I hope this explains it better.

I neglected to mention what compiler flags were used.  All of the code was built with CMake in Release mode.  This uses -O3 in most cases.  This was something I should have specified first.  I know there are other flags that could have been used to eek out some other tiny gains but I do not think it was relevant.  I wanted to use the basics and what most people would do by default.  I also configured the machines to only run the testing script and PSRT.  Nothing else (other than the OS).  Networking was disabled as well so nothing could interrupt and consume any resources available.

 

Simple vs. Complex

One commenter pointed out how they didn't like this, saying that they preferred simpler tests benchmarking atomic units. For example, measuring a bubble sort algorithm and only that.  There are already a plethora of tests out there that do just this.  That isn't good enough. In the real world we're writing complex systems that interact.

Prefer integration tests; verify the whole product works.  Unit testing is good for small components but I only like to do this only when the tiny bits need testing.  E.g. if a single function had a bug and we want to double check it going forward.

 

Other Benchmarks

In all of the comments that I read, I only recall coming across one other benchmark of final; they reported a speedup.  But our methods of testing are completely different.  They were testing atomic components.  Mine was not.
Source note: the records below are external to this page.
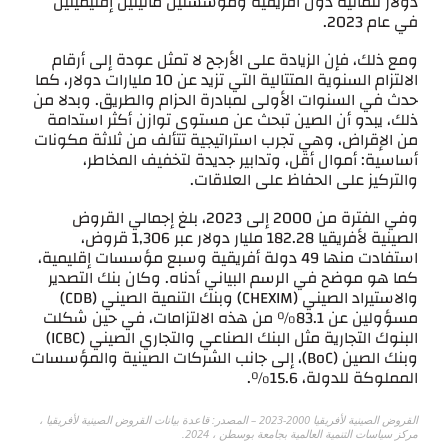
دولار لثمانية دول أفريقية ومؤسستين ماليتين إقليميتين
في عام 2023.
ومع ذلك، فإن الزيادة على الأرجح لا تمثل عودة إلى أرقام
الالتزام السنوية المتتالية التي تزيد عن 10 مليارات دولار، كما
حدث في السنوات الأولى لمبادرة الحزام والطريق. وبدلا من
ذلك، يبدو أن الصين تبحث عن مستوى توازن أكثر استدامة
من الإقراض، وهي تجرب استراتيجية تتألف من ثلاثة مكونات
أساسية: أموال أقل، وتدابير جديدة لتخفيف المخاطر،
والتركيز على الحفاظ على العلاقات.
وفي الفترة من 2000 إلى 2023، بلغ إجمالي القروض
الصينية لأفريقيا 182.28 مليار دولار عبر 1,306 قروض،
استفادت منها 49 دولة أفريقية وسبع مؤسسات إقليمية،
كما هو موضح في الرسم البياني أدناه. وكان بنك التصدير
والاستيراد الصيني (CHEXIM) وبنك التنمية الصيني (CDB)
مسؤولين عن 83.1٪ من هذه الالتزامات، في حين شكلت
البنوك التجارية مثل البنك الصناعي والتجاري الصيني (ICBC)
وبنك الصين (BoC)، إلى جانب الشركات الصينية والمؤسسات
المملوكة للدولة، 15.6٪.
القروض الصينية لأفريقيا 2000-2023 – المصدر: قاعدة بيانات القروض الصينية لأفريقيا ،
مركز سياسات التنمية العالمية بجامعة بوسطن ، 2024.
In episode 381 of CppCast it was discussed that there are many practices in the C++ world that are claimed to be more performant without providing any numbers.  To anyone who doesn't think this was an adequate benchmark: Do you have an alternative?  I'm not finding any. If you don't think this was a good benchmark please explain why and tell me what should be done instead.

 

"The author provided no analysis about clang's slowdown"

This is one that I think is a more fair criticism of the article.  In my defense, this is a topic I do not know that much about.  I'm not a compiler engineer, not an expert on the subject of low level performance optimization, nor the inner workings of clang and LLVM.  For earlier development of PSRT, tools like perf, flame graphs, valgrind/cachegrind, Godbolt's Compiler Explorer, etc. were used.  But I do not feel comfortable providing a deep analysis on the issue with clang.
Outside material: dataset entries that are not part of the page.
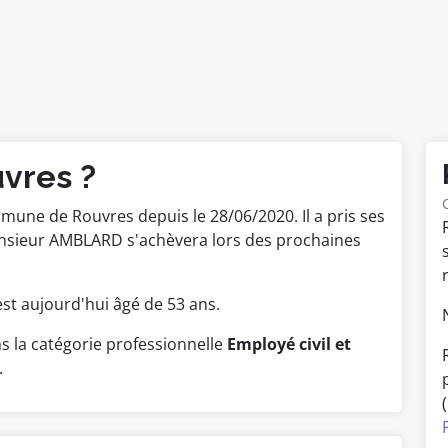
uvres ?
mune de Rouvres depuis le 28/06/2020. Il a pris ses
onsieur AMBLARD s'achèvera lors des prochaines
l est aujourd'hui âgé de 53 ans.
 la catégorie professionnelle
Employé civil et
.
Time could have been spent researching the subject more and doing proper analysis, but this would have taken months.  I did reach out to a friend of mine who works at Apple who provided me with some tips.  Reading the comments on Hacker News, avenues seem to be looking at LTO, icache, inlining, etc. (Tickets have already been filed for further investigation.)
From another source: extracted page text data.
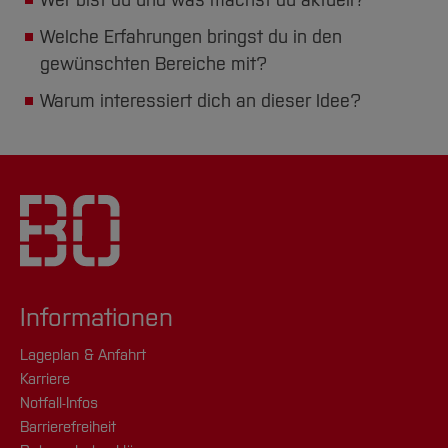
Wer bist du und was machst du aktuell?
Welche Erfahrungen bringst du in den
gewünschten Bereiche mit?
Warum interessiert dich an dieser Idee?
Informationen
Lageplan & Anfahrt
Karriere
Notfall-Infos
Barrierefreiheit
Someone did ask me to check the sizes of the generated binaires with final turned on and off. Devirtualization causing excessive inlining could be the cause. With final turned on, the binary was 8192 bytes larger; I'm not sure how significant that is to impact performance. For comparison, GCC's compiled with final was only 4096 bytes larger than no final. But GCC's binary was about 0.2 MB larger (overall) than clang's. I do not think binary size is a factor.

 

LLVM Engineer

On Hacker News there was a comment left by someone who works on the LLVM project.  Quoting them:

"As an LLVM developer, I really wish the author filed a bug report and waited for some analysis BEFORE publishing an article (that may never get amended) that recommends not using this keyword with clang for performance reasons. I suspect there's just a bug in clang."

  1. I am not sure if this was a bug.  I have had performance drops with clang compared to GCC, so I didn't view this as bug worthy.  I checked the LLVM issue tracker in the week after publishing and saw that no one else had.  So I went ahead and filed a ticket.
  2. I have amended articles in the past in light of new information.  A previous revision of this project added in the aforementioned Qt GUI.  When I noticed some bugs in Qt, an engineer from the company reached out to me and I updated the original article.  Last week, I thought there were no other benchmarks about final in existence.  I found out I was wrong and my previous article has been adjusted to include that new information.

    If there is a bug in clang/LLVM, it becomes fixed, and the slowdown from using final is reduced (or reversed), I will update the article.

 

Random Number Generator Might Be The Cause of Clang's Slowdown

The RNG was already a vector for performance improvement in the past.  Compared with the original book's code, using PCG's RNG showed improved performance over what was available in standard C++.  In the past I was wondering if there could be further improvements in this area.

One reader decided to dig a bit deeper.  That person is Ivan Zechev. He's done some amazing work already and found that the issue with clang might have been related to the RNG and std::uniform_real_distribution.  Calls to logl were not being properly inlined.  And this looks like a long standing issue in clang/LLVM that has never been fixed.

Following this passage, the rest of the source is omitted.